About halfway through my college career, I veered off the beaten path and took a sharp left. I made the radical decision to major in a field I would enjoy, but, quite possibly, not use. I skittered away from elementary education and scoffed the possibility of a life of mathematics and dove headfirst into anthropology. I am not a practicing anthropologist and there are not many direct correlations between my job and my degree; but with an ear-to-ear grin and dreamy memory, I have to say that, my years studying anthropology were some of the best of my life. The best.
The innumerable studies on honeybees and their behaviors got me to the place of having two hives in our backyard. And, the endless stream of information on different people, different societies and different histories all beg the question of “Why do we/you/me/everyone do what we do?” This very question is one of the reasons I firmly believe in stepping back before making a knee-jerk judgment or off-the-cuff comment. And, it is the basis for a creed I try to live by: “Whatever floats your boat”. Basically, I don’t know why people do some of the things they do and I probably wouldn’t do them myself, but hey – it’s your life to live. Live it.
So, there’s the personal foundation that this blog posting’s opinions and words are laid upon…

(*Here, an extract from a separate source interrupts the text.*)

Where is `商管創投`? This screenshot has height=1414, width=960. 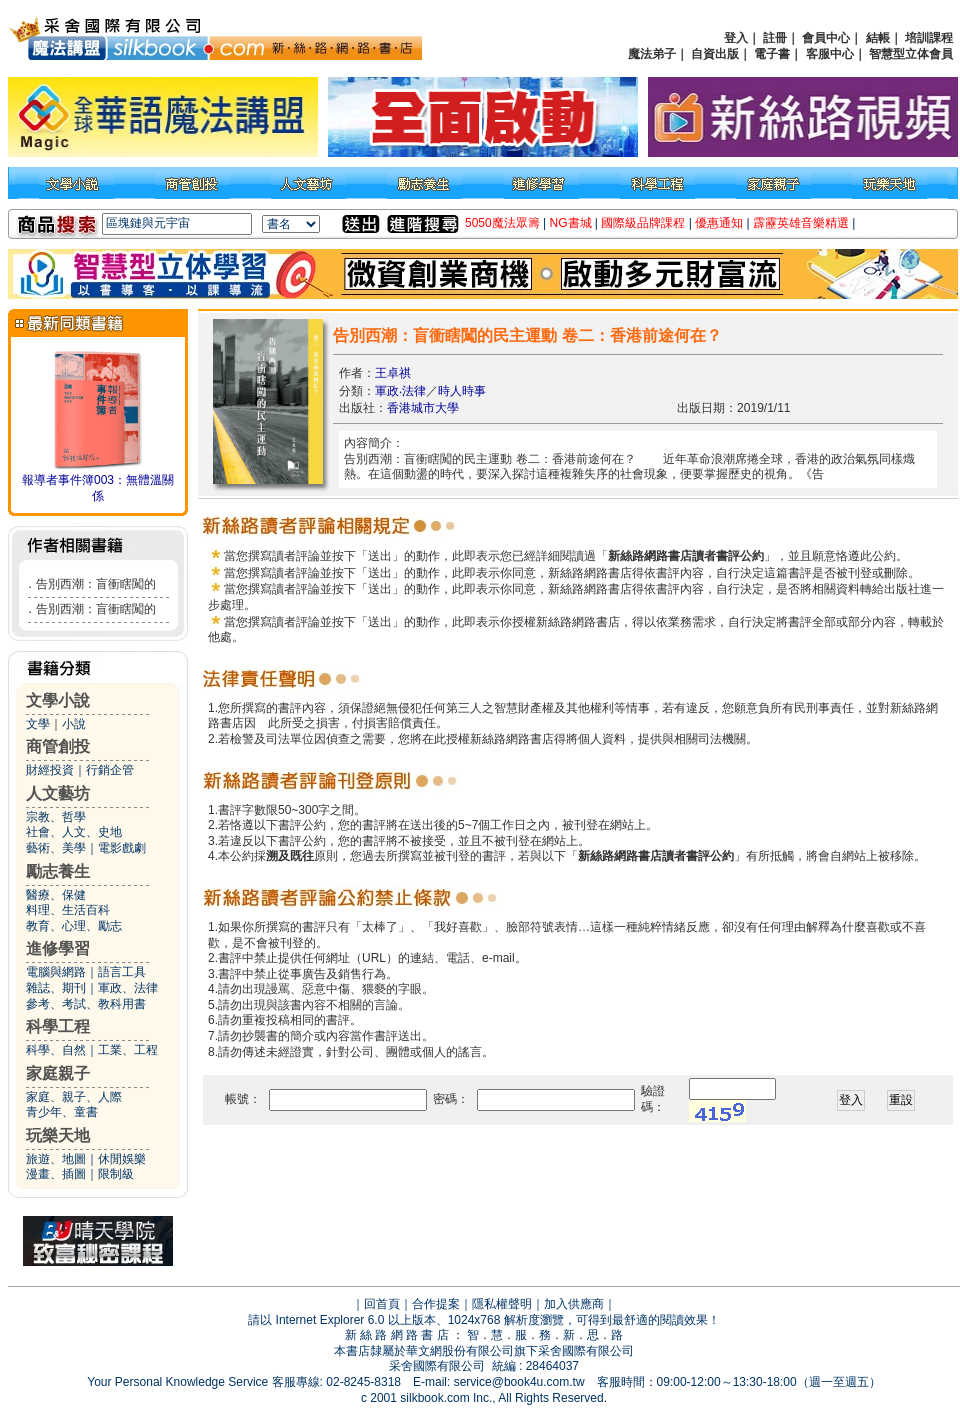 商管創投 is located at coordinates (58, 746).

A few months ago, I watched a movie called “The Cove”. It won the Oscar for Best Documentary Feature in 2009 and was prominently featured in National Geographic with a horrifically graphic and mind-numbing spread. The movie looks at the dolphin hunt in Japan, with a particular focus on a hidden cove in Taiji, Japan. It examines the intersection of the extreme lengths that activists are going to in order to save these animals and the extreme lengths the hunters are going to in order to continue practicing their trade. Whether or not the practice is legal is fuzzy, at best, and involves a mind-boggling mishmash of mislabeled packages of meat, loose guidelines and corrupt politicians.
I tend to watch documentaries that have an activists’ agenda with a wary eye and perhaps that is why it took me so long to transfer these words from mind to computer screen.

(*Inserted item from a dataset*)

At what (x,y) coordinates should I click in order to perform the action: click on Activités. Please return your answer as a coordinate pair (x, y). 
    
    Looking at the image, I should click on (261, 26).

At the center of this story is Richard O’Barry, the infamous dolphin trainer of Flipper. He is the renowned expert in the field of dolphin husbandry and expertly shares the behavioral, emotional, psychological and familial needs of the dolphin.
I urge you to watch this movie. It the most moving film I have watched since Food, Inc. and it created an unrest that made my stomach sink and my eyes flood with tears. As a mother, I will never forget the excruciatingly tormented cries of dolphins that were slaughtered in the same helpless waters as their children. I am stuck with the image of the blood red seas that were as vivid as a canvas of crimson tempera paint.
In an effort to step back into my anthropologic schooling and not make my knee-jerk judgment, I must say I am not shocked by the callous nature of these trappings, killings, packagings and the tunnel vision of its participants. This is taking place in a different country with a different culture, but it’s still our world – our home.
Whether you eat dolphin meat or not.
Or any kind of meat for that matter.
Whether you patronize Sea World or not.
Whether you swing to the left or the right of the political spectrum.
Whether your eyes are blue, brown or green.
Whether you are young or old, male or female, parent or not.
This is a movie you must watch. It will stimulate your mind, ask you to question anthropomorphism (attributing human traits to animals/non-living things) and different cultures and wonder: “Why do what we do what we do?”. And, perhaps, just maybe, it will provoke you into action.